• **DATASET EXCERPTS**
"""
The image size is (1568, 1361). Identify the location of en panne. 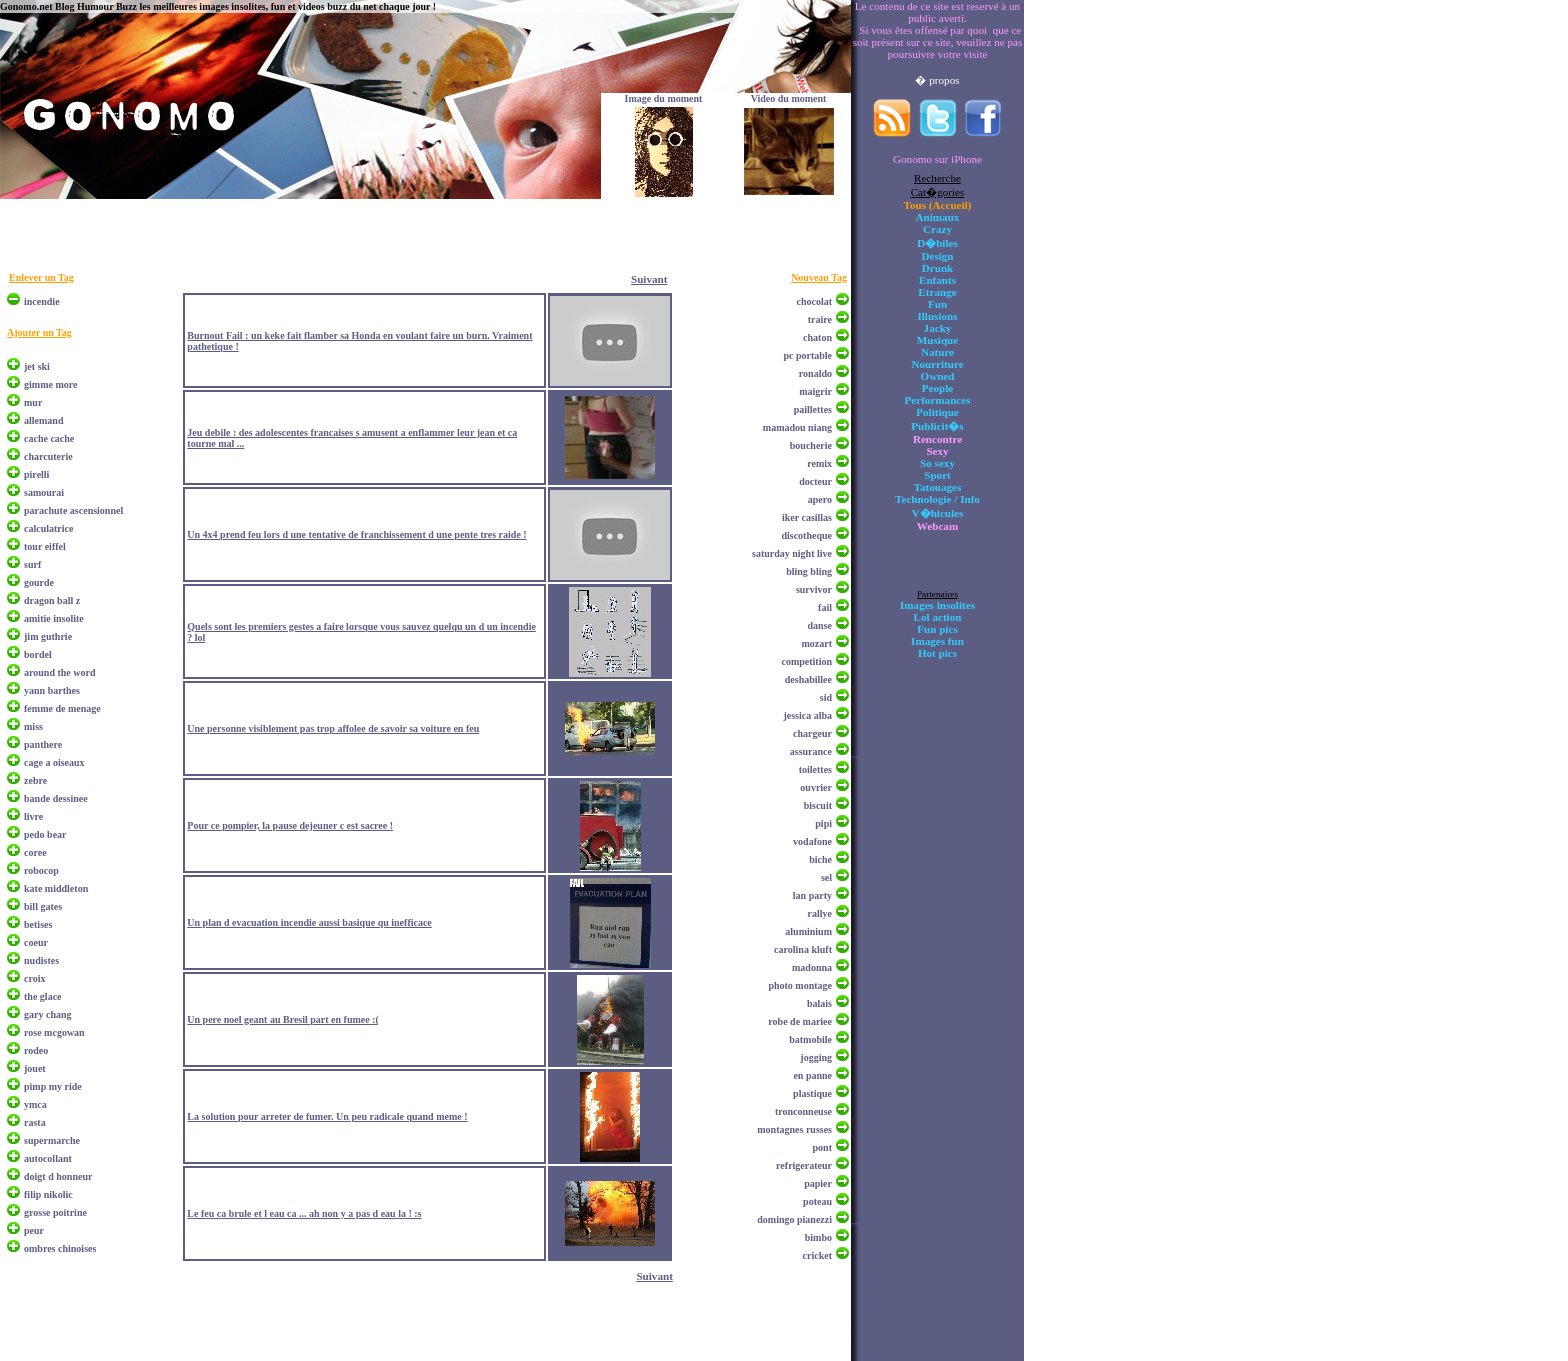
(812, 1075).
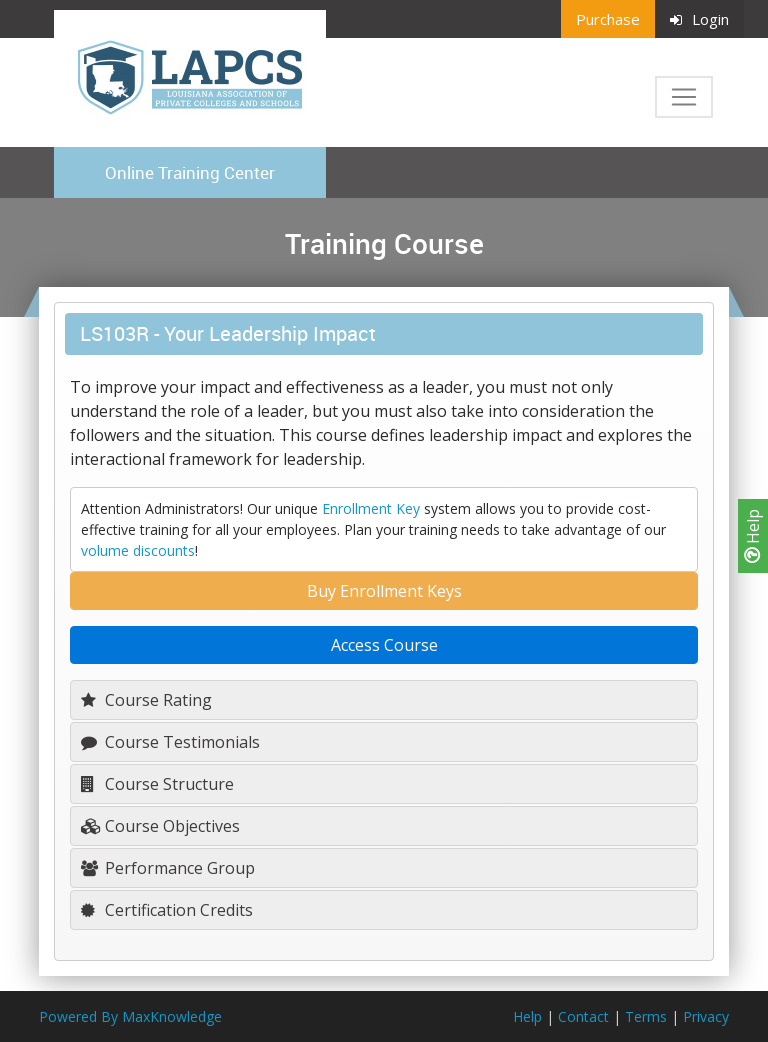  Describe the element at coordinates (608, 19) in the screenshot. I see `Purchase` at that location.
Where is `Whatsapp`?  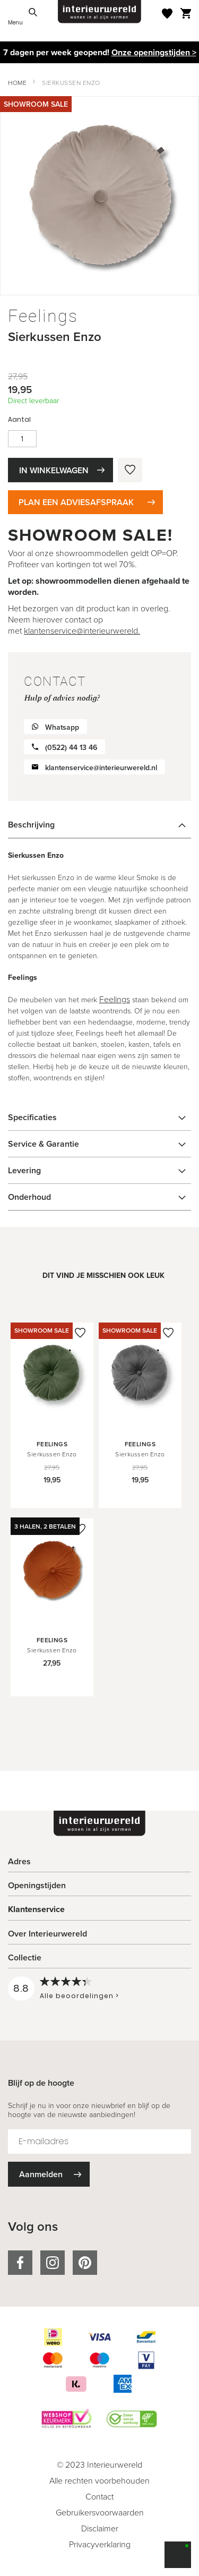
Whatsapp is located at coordinates (62, 727).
"""
• **WHAT IS NEEDED**
In full and without change, repeat the material above, minus the pictures.

• **WRITTEN REPLY**
The image size is (1568, 1361). Identify the location of en panne. 
(812, 1075).
  Describe the element at coordinates (608, 19) in the screenshot. I see `Purchase` at that location.
Where is `Whatsapp`?  
Whatsapp is located at coordinates (62, 727).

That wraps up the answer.